While these school districts have worked to close these gaps by purchasing large volumes of Chromebooks and tablets and partnering with ISPs to offer free or low-cost broadband internet access, gaps remain, and it’s not just in technology.
For educators, the challenge becomes how to monitor for these gaps, and what intervention and remediation look like if gaps are identified. Specifically, this means:
- Technology Alternatives – Not all students learn well through technology. As a result, some schools are implementing paper copies of work or packets that can be completed when parents are available to help. In this way, teachers are able to support students who find it too difficult to engage through a device hours at a time.

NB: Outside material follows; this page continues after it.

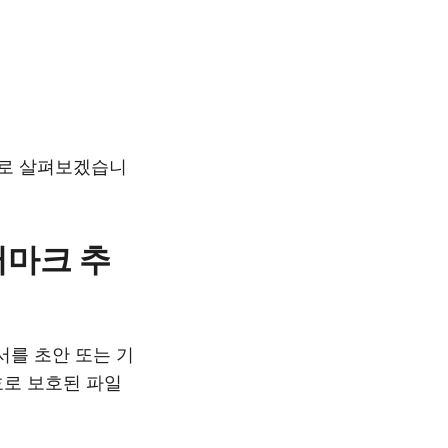
도로 살펴보겠습니
터마크 추
서를 초안 또는 기
호로 보호된 파일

This creates additional work for teachers, however, and needs to be supplemented with additional lesson materials and tools.
- Leveraging Technology in Smarter Ways – Boardworks is designed to support a flexible approach to curriculum and provide ample resources to teachers with minimal effort on their part. With access to lessons, K-12 teachers can enrich or scaffold instruction while taking advantage of existing platforms such as breakout rooms in Zoom to teach students in small groups.
- Implementation of Home Visits and Check-ins – Some schools are implementing home visits for those who opt into complete remote learning or who do not engage regularly with the remote learning protocols. Especially in hybrid environments, it’s important to keep these students as engaged as those who are in the classroom each week.
- Rebuilding the Future of Education – Some schools are using the current situation as an opportunity to evaluate what works and what doesn’t and take “foundational learnings from the pandemic to continue to reimagine and redesign the current industrial model of education.” While the situation is not ideal, the opportunity to learn what can be changed and how students can be supported in new and creative ways has the potential to leave a lasting impact on education.
While there have been significant improvements across the country from April 2020 to February 2021, with many districts working to close the digital divide and the constant effort to improve the quality of remote learning, the risk of a growing gap continues. McKinsey describes the various actions that states and district have taken to address the gap:
Despite these efforts, an October Census report showed that 9% of households with K-12 students still lack or occasionally lack internet access or the necessary devices to participate in remote learning, and Black and Hispanic households are 3-4 percentage points less likely to have reliable access than white households. And 12% of students don’t have access to live teachers.
It’s with these challenges in mind that school districts are working to implement initiatives like those above and supplement teacher materials to free up time for live instruction, improve student engagement, and provide real-time feedback to both students and teachers to ensure better learning outcomes.